----- Given records
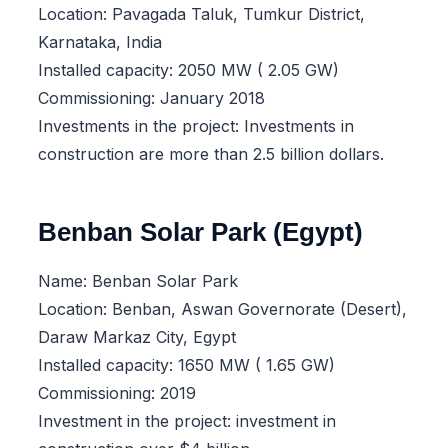
Location: Pavagada Taluk, Tumkur District,
Karnataka, India
Installed capacity: 2050 MW ( 2.05 GW)
Commissioning: January 2018
Investments in the project: Investments in
construction are more than 2.5 billion dollars.
Benban Solar Park (Egypt)
Name: Benban Solar Park
Location: Benban, Aswan Governorate (Desert),
Daraw Markaz City, Egypt
Installed capacity: 1650 MW ( 1.65 GW)
Commissioning: 2019
Investment in the project: investment in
----------
*Task requirements*
Copy out, word for word, the part of the entries above that begins at the line with "Installed capacity: 2050 MW ( 2.05 GW)" and ends at the line with "Commissioning: 2019", including both.

*Answer section*
Installed capacity: 2050 MW ( 2.05 GW)
Commissioning: January 2018
Investments in the project: Investments in
construction are more than 2.5 billion dollars.
Benban Solar Park (Egypt)
Name: Benban Solar Park
Location: Benban, Aswan Governorate (Desert),
Daraw Markaz City, Egypt
Installed capacity: 1650 MW ( 1.65 GW)
Commissioning: 2019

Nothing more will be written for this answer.